- Instructions for the task -
Every entry in the data that follows should come back exactly, pictures aside.

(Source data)
*-*-*
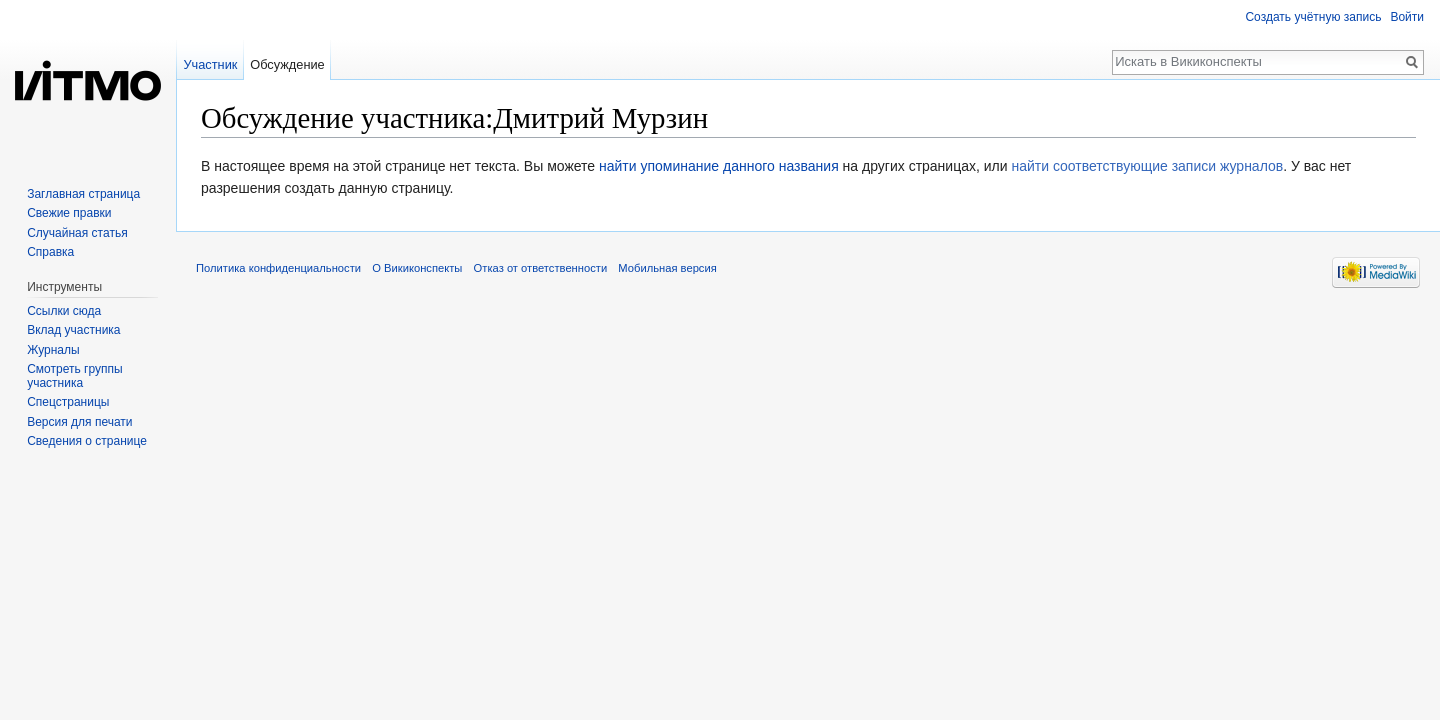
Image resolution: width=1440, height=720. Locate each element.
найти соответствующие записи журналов (1147, 166)
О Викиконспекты (417, 268)
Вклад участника (73, 330)
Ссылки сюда (64, 311)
*-*-*
- Result for this task -
Image resolution: width=1440, height=720. Locate each element.
найти соответствующие записи журналов (1147, 166)
О Викиконспекты (417, 268)
Вклад участника (73, 330)
Ссылки сюда (64, 311)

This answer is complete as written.